5 Kasım 2009

Trabzon'dan iki hikaye

26 Ekim günü Gazipaşa yokuşu sağlıklı bir insanın damarları kadar temizdi. Ara sıra cidarlara yapışanlar olsa da bulundukları yerde fazla duramıyorlardı. Neden mi? Çünkü görevinin ilk yıllarında ve ciddiyetinde olduğu yüzünden belli bir polis memuru canla başla mücadele ediyordu. Çok mu abarttım “canla başla” derken. Hayır, hayır… Gazipaşa yokuşu çoğu zaman Trabzonlu için çile olan yerlerden biri.
O gün içerisinde gazipaşa’yı iki kez indim çıktım. Saat öğleden sonra iki sıralarında oradan geçerken özellikle yavaş yavaş inceleyerek yürüdüm. Hatta ara sıra durarak memurun yüzünün ifadelerine baktım. Bir araç yokuşun alt tarafında durmakta idi. Memur ona doğru gidiyordu. Tam o sırada bir başka araç sağa sinyal vererek polis memurunun yanından geçti. İşte o an inanılmazdı. Başını ara ara yukarı çevirerek aracın ne yapmaya çalıştığını izliyor, aynı zamanda da aşağıya doğru yürüyordu. Daha fazla bakmama gerek yoktu. İşini nasıl yaptığı belliydi. Gazipaşa 26 Ekim’de çok rahat nefes aldı.
Bugün yine çekilmişti duman ciğerlere, yine işgal süresinin kısalığını ifade eden yanıp sönen ışıklarıyla araçlar yol kenarlarındaydılar. Dün gördüklerimin hayal olduğunu düşündüm. Gözlerim polis memurunu aradı. Göremedim. Nedendir bilinmez…
26 Ekim’de Gazipaşa Caddesi’nde görev yapan polis memuruna teşekkürler.

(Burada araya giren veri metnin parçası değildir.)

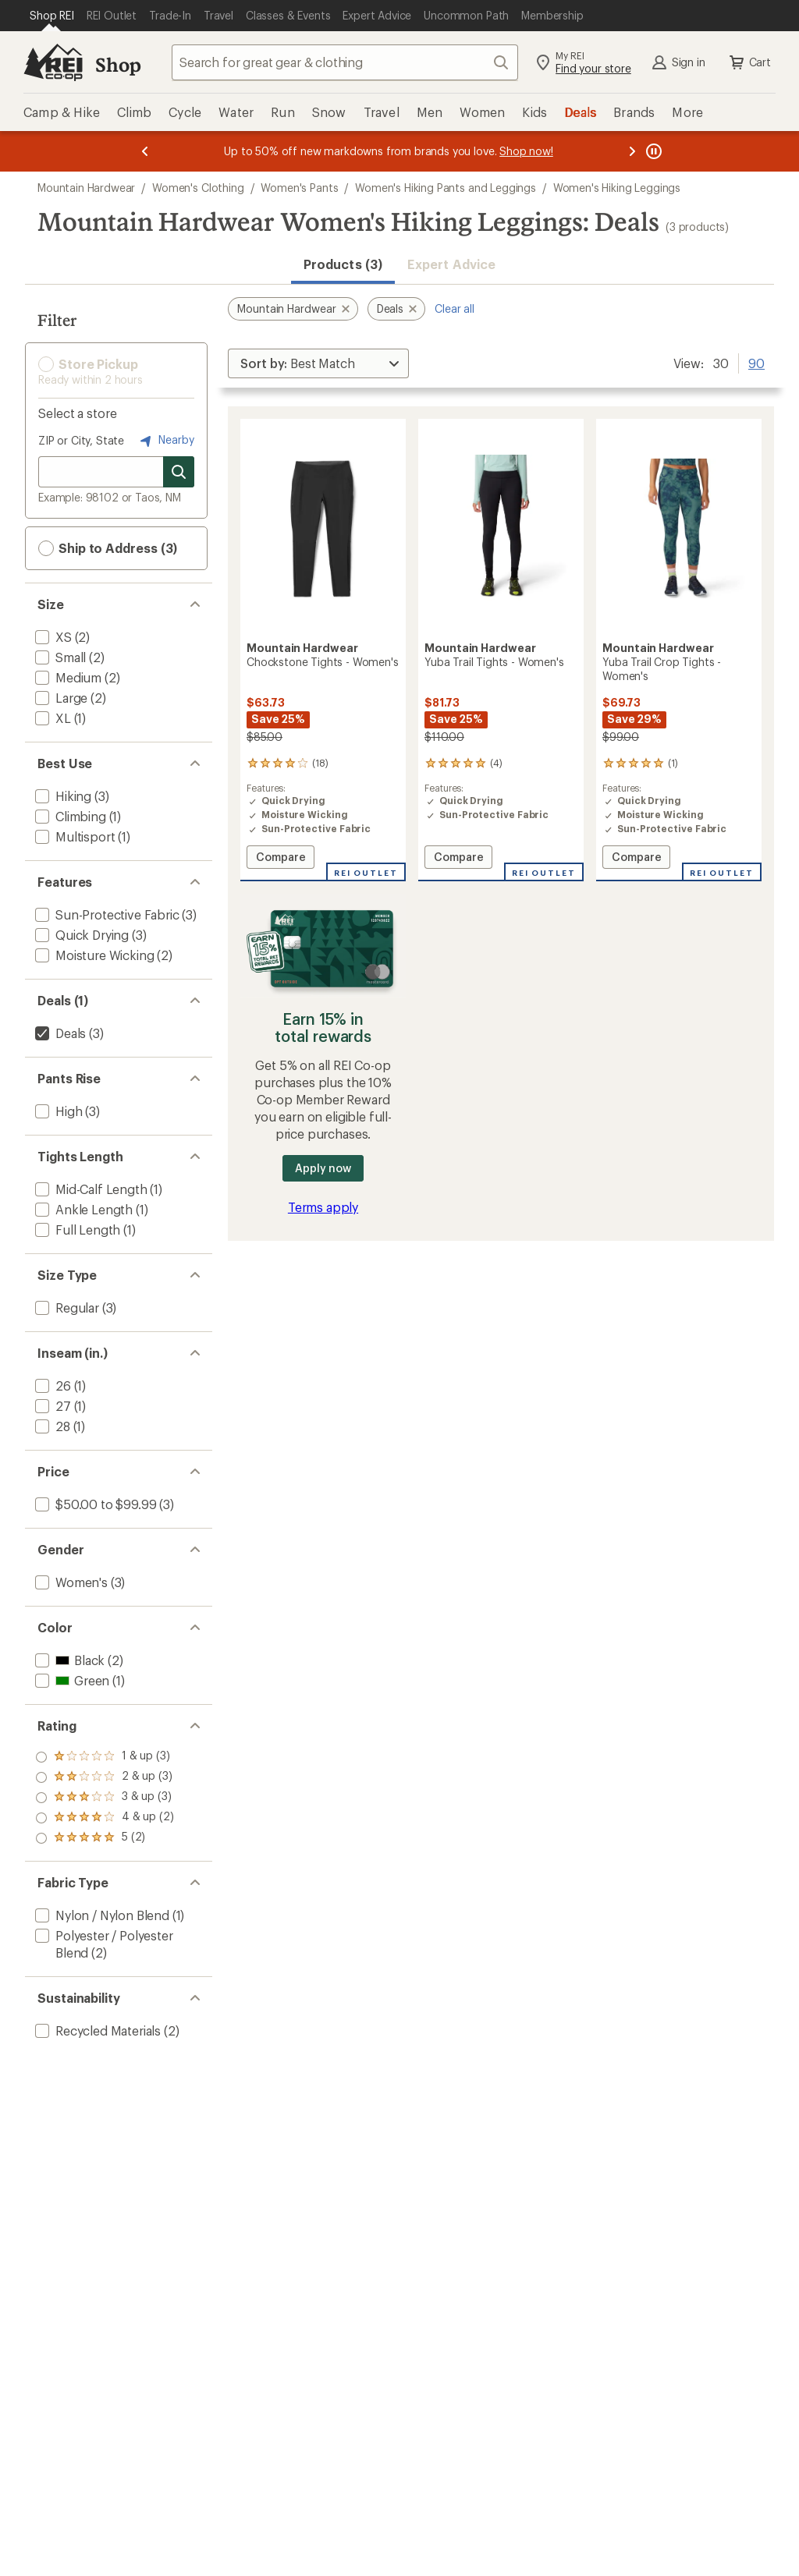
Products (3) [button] (343, 264)
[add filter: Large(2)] (59, 697)
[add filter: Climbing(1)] (69, 816)
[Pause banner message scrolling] (652, 151)
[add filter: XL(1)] (51, 717)
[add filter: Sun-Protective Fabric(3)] (105, 914)
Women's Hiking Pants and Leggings (445, 187)
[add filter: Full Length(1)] (76, 1229)
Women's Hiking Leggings (616, 187)
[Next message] (632, 151)
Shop (117, 64)
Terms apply (323, 1206)
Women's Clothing (197, 187)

Birkaç ay önce başımdan geçen bir olayı da sizlerle paylaşacağım.
Atapark’tan Meydan’a gitmek üzere dolmuş bekliyordum. Birçok dolmuş güzergahının üzerinde kaldığı için Atapark ulaşım bakımından çok rahat bir semttir. Dediğim gibi, kısmen boş gelen bir Fatih dolmuşuna bindim. Çok kısa bir süre sonra Zağnos girişinden birbirleriyle ilişkisi olmadıkları belli olan iki adam daha bizim dolmuşa bindi. -Trabzon’da iç yollar aslında taşıttan çok insanlar içindir. Ne yazık ki alternatif yollarımızın az olması bizi büyük değişiklikler yapmaya itiyor. Atapark ile meydan arasındaki Uzun sokak(duraklama) problemi birkaç durak çözümü; sokağın başında, ortasında ve sonunda olmak üzere 3 durak ile çözüldü.- Sessizlik duraklar konusuyla bölününce çözümün iyi olup olmadığı tartışılmaya başlandı. Tartışma dedim ama karşı bir taraf da yok hani dolmuşçu bile bu işin iyi olduğunu trafiğin böylelikle çok rahat aktığını söylüyordu. Diğer iki adamda durak yerlerinin genişliklerinden, trafiğin aksamayacağından bahsediyorlardı. İnsanların böyle düşünmeleri hoşuma gitmişti. Ancak uzun sokağın ilk durağını geride bıraktığımız zaman içersinde adamlardan birinin “kardeş beni de şurada müsait bir yerde bırak” sözü dudağımın sola bir kavis yapmasıyla gülmeme neden oldu. Diğer adamın yüzü nasıldı bilmiyorum ama sürücünün dikiz aynasından yansıyan aksi şaşkındı. Sürücünün şaşkınlığından olsa gerek harekete geçmemiz biraz yavaş oldu. Sürücünün sözel tepkisi geç olmadı: “daha demin ne diyordu? Şimdi yaptığına bak!” dedi. Dilimin ucuna “sen de durmayacaktın, bir sonraki durağa kadar götürecektin” diye geldi ama konuşmanın başından beri izleyici olduğumdan öyle kalmaya karar verdim. Neyse ki diğer adam düşüncelerimi okumuş gibi aynen söyledi. Her hangi bir üsteleme olmadı. Son cümleler söylenmiş gibi dolmuştan inene kadar sessizlik hüküm sürdü.

Bu kısa ama önemli olayların sonunda söylenecek çok şey var. Ama sırasıyla her iki hikayenin sonunu da iki büyük düşünürün sözleri ile kapamak istiyorum.

Davranışlar, kelimelerden daha fazla konuşur, daha çok şey ifâde eder.
Oscar Wilde

Ya olduğun gibi görün ya da göründüğün gibi ol.